Susan Nagele
Sunday, August 29, 2021
Deuteronomy 4: 1-2, 6-8; Psalm 15: 2-3, 3-4, 4-5; James 1: 17-18, 21b-22, 27; Mark 7: 1-8, 14-15, 21-23

Dr. Susan Nagele, a returned Lay missioner who worked in East Africa for many years, considers how we might learn to follow the law of love. 

Some of us like to follow the rules. Today’s readings are about rules and the spirit behind them, and they offer important and challenging lessons. 

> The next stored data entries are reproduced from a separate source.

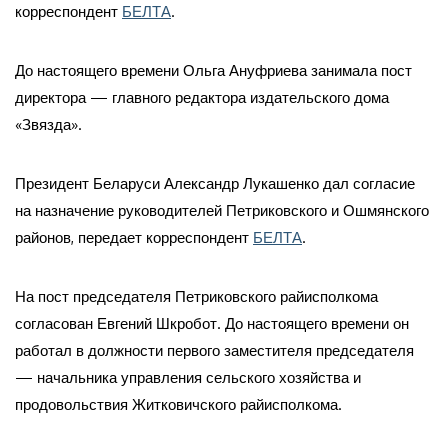
корреспондент
БЕЛТА
.
До настоящего времени Ольга Ануфриева занимала пост
директора — главного редактора издательского дома
«Звязда».
Президент Беларуси Александр Лукашенко дал согласие
на назначение руководителей Петриковского и Ошмянского
районов, передает корреспондент
БЕЛТА
.
На пост председателя Петриковского райисполкома
согласован Евгений Шкробот. До настоящего времени он
работал в должности первого заместителя председателя
— начальника управления сельского хозяйства и
продовольствия Житковичского райисполкома.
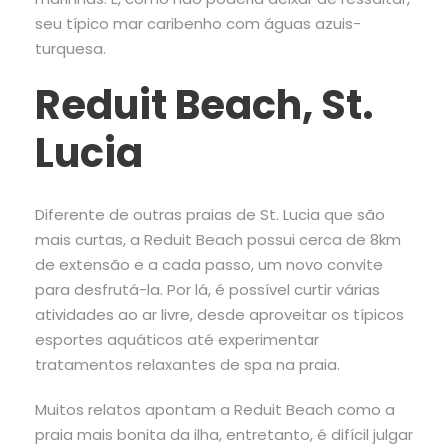
seu típico mar caribenho com águas azuis-
turquesa.
Reduit Beach, St.
Lucia
Diferente de outras praias de St. Lucia que são
mais curtas, a Reduit Beach possui cerca de 8km
de extensão e a cada passo, um novo convite
para desfrutá-la. Por lá, é possível curtir várias
atividades ao ar livre, desde aproveitar os típicos
esportes aquáticos até experimentar
tratamentos relaxantes de spa na praia.
Muitos relatos apontam a Reduit Beach como a
praia mais bonita da ilha, entretanto, é difícil julgar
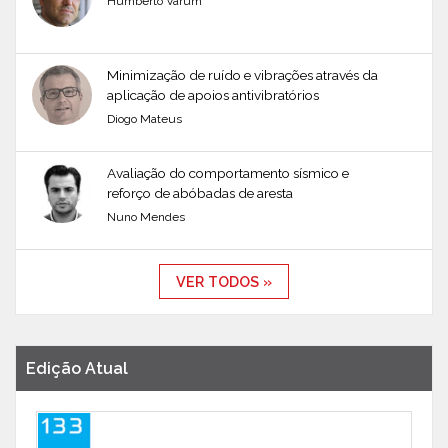
Humberto Varum
Minimização de ruído e vibrações através da
aplicação de apoios antivibratórios
Diogo Mateus
Avaliação do comportamento sísmico e
reforço de abóbadas de aresta
Nuno Mendes
VER TODOS »
Edição Atual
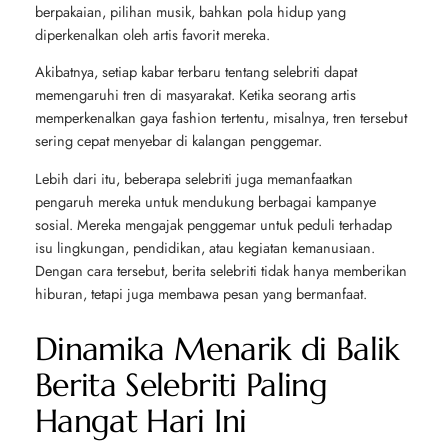
berpakaian, pilihan musik, bahkan pola hidup yang
diperkenalkan oleh artis favorit mereka.
Akibatnya, setiap kabar terbaru tentang selebriti dapat
memengaruhi tren di masyarakat. Ketika seorang artis
memperkenalkan gaya fashion tertentu, misalnya, tren tersebut
sering cepat menyebar di kalangan penggemar.
Lebih dari itu, beberapa selebriti juga memanfaatkan
pengaruh mereka untuk mendukung berbagai kampanye
sosial. Mereka mengajak penggemar untuk peduli terhadap
isu lingkungan, pendidikan, atau kegiatan kemanusiaan.
Dengan cara tersebut, berita selebriti tidak hanya memberikan
hiburan, tetapi juga membawa pesan yang bermanfaat.
Dinamika Menarik di Balik
Berita Selebriti Paling
Hangat Hari Ini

The first reading for this week from Deuteronomy is very clear that we should follow the ten commandments, one of which says, “Thou shalt not lie.” When I went to Tanzania in 1985, it was illegal for residents like myself to keep foreign currency. Upon entering the country, the law required us to change dollars into Tanzanian shillings. After that, if we left the country, we had to pay US$20. But it was impossible to change shillings back into dollars at the bank. So, the priests told us to change some of our dollars into Tanzanian shillings, hide the rest and lie when asked if we had any foreign exchange. I found it difficult but I did it. I felt better when I followed the rules.
 
The rule of law is important. Laws are made to address specific problems and with good reason. I lived in many cultures when I worked in East Africa and we always carefully washed our hands before eating just as the Jews did, as noted in today's Gospel. These rules provided good hygiene and I was grateful for them. But this passage from the Gospel of Mark has always been challenging for me, in which Jesus, responding to the criticism of his disciples by the Pharisees, says, “Nothing that enters one from outside can defile that person; but the things that come out from within are what defile.” 
 
Theologian Sr. Ilia Delio, OFM, helped me understand this idea about things that defile us from the inside when I heard her speak about evolutionary consciousness. She spoke about how we are fragile, weak individuals. We must come to a greater consciousness of the darkness within us. Each of us has many things within us which are unreconciled, including our hurts, disappointments and biases. We must enter into our own darkness, let go and allow the absolute love of God, which also resides within us, to rise up from that darkness into a new light for us. Perhaps this unconscious darkness is what Jesus refers to when he says, “All these evils come from within and they defile.”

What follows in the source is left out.